10 The man who knew everyone
That night the children found that a very important personage was to be a supper guest at their house. It was no other than Master Piers Belmont, Chamberlain to the Duke. Often enough had Giles and his sister gazed up at the great castle on the hill in the centre of the town. The Duke’s home! Great grey towers surrounded by lesser buildings, with all manner of different roofs, a chapel of its own, stables, smithies and servants’ houses, it was like a town in itself—a town within a town. It was the finest castle, folks said, in all that country—except perhaps it be the King’s; and he lived in a city a long way off. But, indeed, to the townsfolk the Duke seemed like a king himself. He had an army of his own and officers of the Household. And all the notices posted in the town, all the announcements cried aloud by the Town Crier, ended ‘By Order of the Duke’. It had even been hinted that the King was himself a little afraid of this great man who, while he was His Majesty’s subject and obeyed his commands, was also His Majesty’s cousin. But that was only gossip. Certain it was, however, that the Duke, being the most powerful of all the nobles in the land, had often greatly helped the young King’s father in his wars.
And now that a member of the ducal household was a guest in their home Giles and Anne were very excited. For hours they lay awake, at their old game of listening to the clatter of knives and forks and the bits of talk that floated up to the attic. Next day they pestered their mother to tell them all that had been said.
Well, it seemed their father had persuaded the great Chamberlain to come and talk over his business affairs with him. He was the Duke’s right-hand man in all matters of money and law. And he proved himself a learned gentleman and very wise.
‘I never heard anything like him,’ said their mother. ‘He’s been everywhere. He knows everyone.’

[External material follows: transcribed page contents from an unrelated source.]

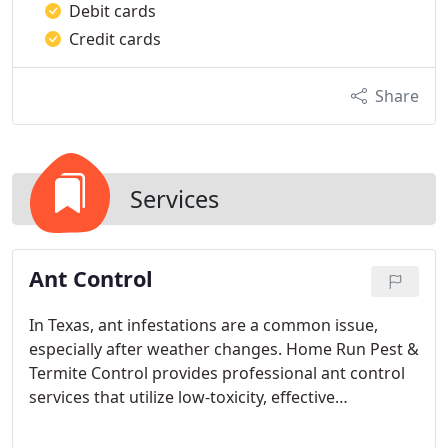
Debit cards
Credit cards
Share
Services
Ant Control
In Texas, ant infestations are a common issue,
especially after weather changes. Home Run Pest &
Termite Control provides professional ant control
services that utilize low-toxicity, effective
treatments. We address both outdoor and indoor
infestations to ensure that ants are completely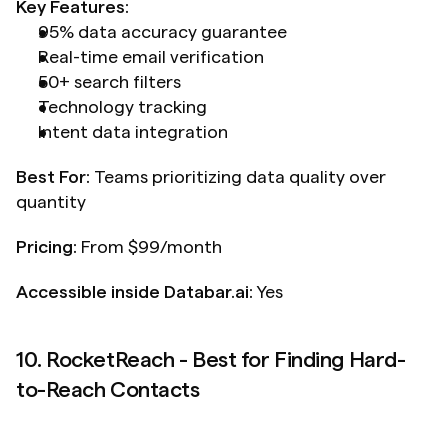
Key Features:
95% data accuracy guarantee
Real-time email verification
50+ search filters
Technology tracking
Intent data integration
Best For:
 Teams prioritizing data quality over 
quantity
Pricing:
 From $99/month
Accessible inside Databar.ai: 
Yes
10. RocketReach - Best for Finding Hard-
to-Reach Contacts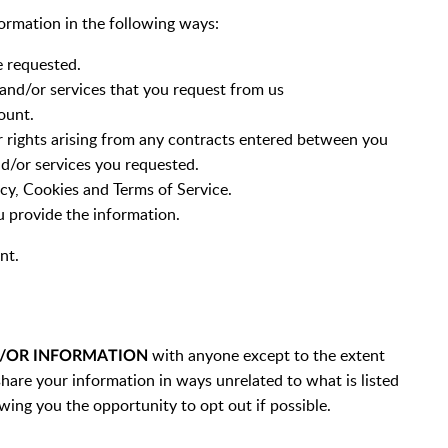
ormation in the following ways:
e requested.
and/or services that you request from us
ount.
r rights arising from any contracts entered between you
nd/or services you requested.
icy, Cookies and Terms of Service.
 provide the information.
nt.
with anyone except to the extent
D/OR INFORMATION
hare your information in ways unrelated to what is listed
wing you the opportunity to opt out if possible.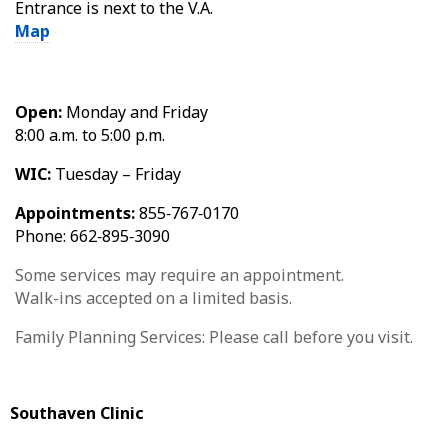
Entrance is next to the V.A.
Map
Open:
Monday and Friday
8:00 a.m. to 5:00 p.m.
WIC:
Tuesday – Friday
Appointments:
855‑767‑0170
Phone: 662‑895‑3090
Some services may require an appointment.
Walk-ins accepted on a limited basis.
Family Planning Services: Please call before you visit.
Southaven Clinic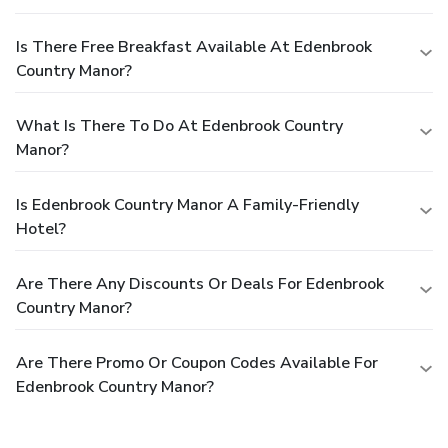
Is There Free Breakfast Available At Edenbrook
Country Manor?
What Is There To Do At Edenbrook Country
Manor?
Is Edenbrook Country Manor A Family-Friendly
Hotel?
Are There Any Discounts Or Deals For Edenbrook
Country Manor?
Are There Promo Or Coupon Codes Available For
Edenbrook Country Manor?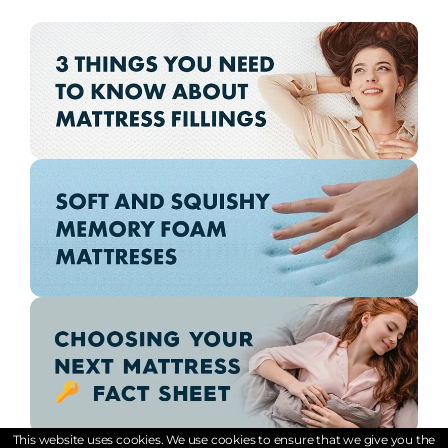
This website uses cookies. We use cookies to ensure that we give you the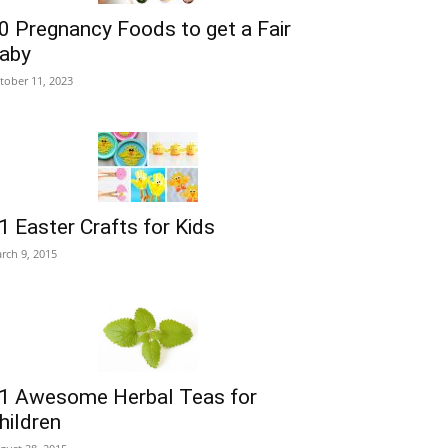
0 Pregnancy Foods to get a Fair
aby
tober 11, 2023
1 Easter Crafts for Kids
rch 9, 2015
1 Awesome Herbal Teas for
hildren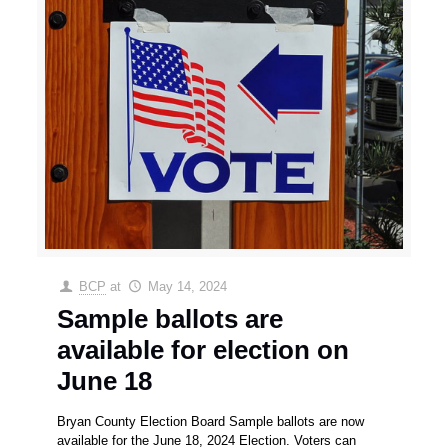
BCP
at
May 14, 2024
Sample ballots are
available for election on
June 18
Bryan County Election Board Sample ballots are now
available for the June 18, 2024 Election. Voters can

‘Was he able to help Father out of his money troubles?’ asked Giles.
‘Alas! No,’ said their mother, turning away sadly. ‘He could give us no advice that was helpful. Goodness! If a change of some sort doesn’t happen soon, I don’t know what is to become of us.’

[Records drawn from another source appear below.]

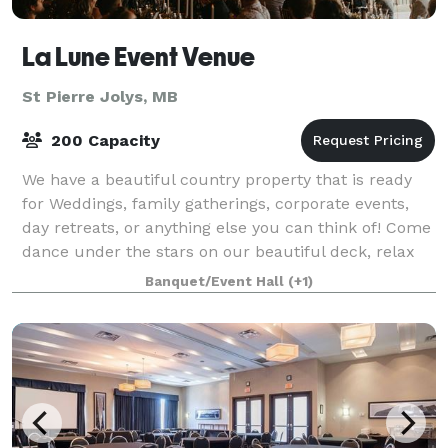
La Lune Event Venue
St Pierre Jolys, MB
200 Capacity
We have a beautiful country property that is ready
for Weddings, family gatherings, corporate events,
day retreats, or anything else you can think of! Come
dance under the stars on our beautiful deck, relax
and socialize around the fire, m
Banquet/Event Hall
(+1)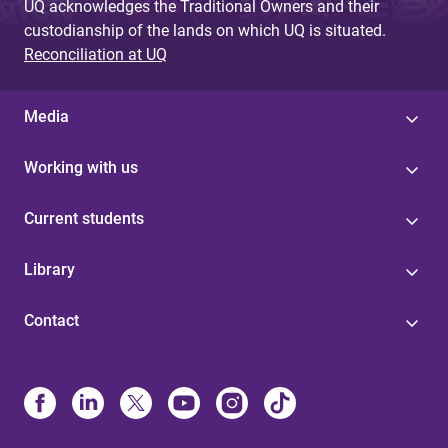
UQ acknowledges the Traditional Owners and their
custodianship of the lands on which UQ is situated.
Reconciliation at UQ
Media
Working with us
Current students
Library
Contact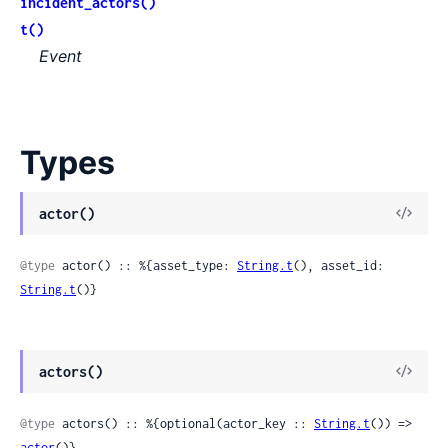
incident_actors()
t()
Event
Types
View
actor()
Sour
@type
 actor() :: %{asset_type: 
String.t
(), asset_id: 
String.t
()}
View
actors()
Sour
@type
 actors() :: %{optional(actor_key :: 
String.t
()) => 
actor
()}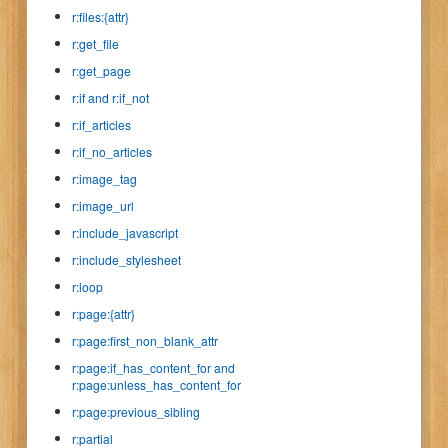
r:files:{attr}
r:get_file
r:get_page
r:if and r:if_not
r:if_articles
r:if_no_articles
r:image_tag
r:image_url
r:include_javascript
r:include_stylesheet
r:loop
r:page:{attr}
r:page:first_non_blank_attr
r:page:if_has_content_for and
r:page:unless_has_content_for
r:page:previous_sibling
r:partial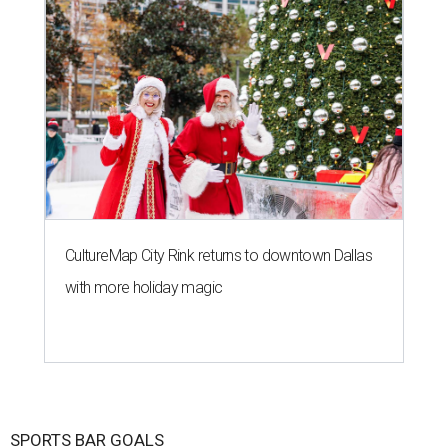
CultureMap City Rink returns to downtown Dallas
with more holiday magic
SPORTS BAR GOALS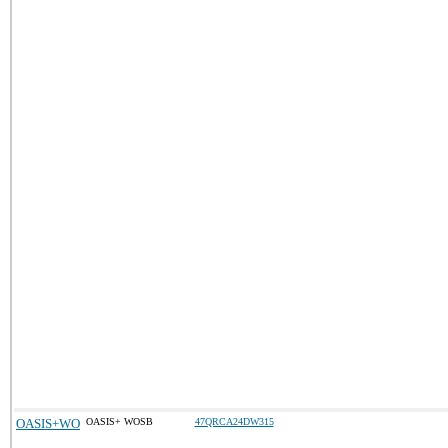
OASIS+WO
OASIS+ WOSB
47QRCA24DW315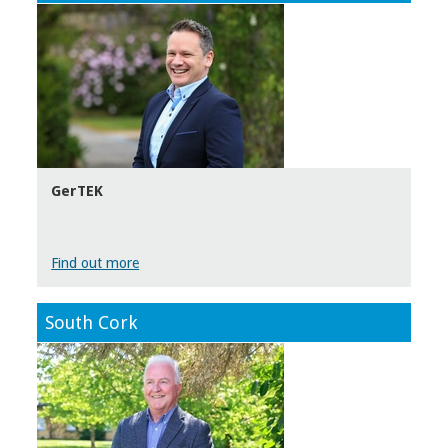
GerTEK
Find out more
South Cork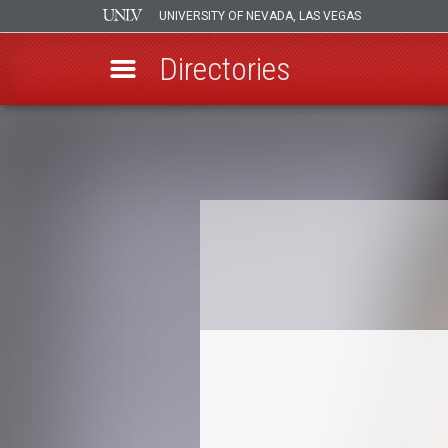
UNIVERSITY OF NEVADA, LAS VEGAS
Directories
Skip
to
Breadcrumb
main
content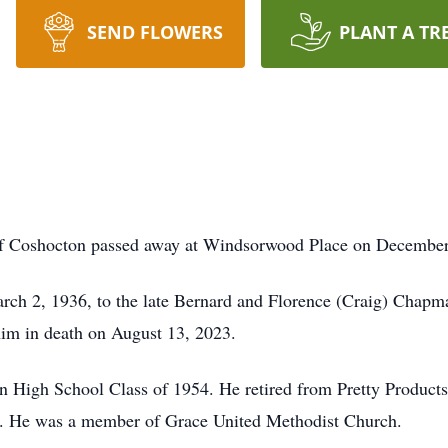
SEND FLOWERS
PLANT A TR
of
Coshocton
passed away at
Windsorwood
Place on December 2
rch 2, 1936, to the late Bernard and Florence (Craig) Chap
him in death on August 13, 2023.
 High School Class of 1954. He retired from Pretty Products a
rs. He was a member of Grace United Methodist Church.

The children now set out on a hunt for Agnes the Applewoman. One of the first persons they called on to question was Luke the Lame Boy. He lived in part of an old tumble-down stable which a horse-dealer let him use for his own. He often got odd jobs about the yard for the people who came to trade there, holding horses, carrying messages, and what not. This home of his was at least dry and comfortably lined with straw, even if it had been made for horses to live in. Indeed, Anne and Giles sometimes envied Luke his peculiar shelter, in the way young folk often do, thinking every place but their own home the finest in the world. Luke knew all the gossip of the town; and many a pleasant hour the children had spent sitting on his straw bed with him, chatting of this and that.
But today the lame boy could not help them in their quest.
‘I have not seen the Applewoman for many weeks,’ said he. ‘I wish I had. My leg is troubling me again.’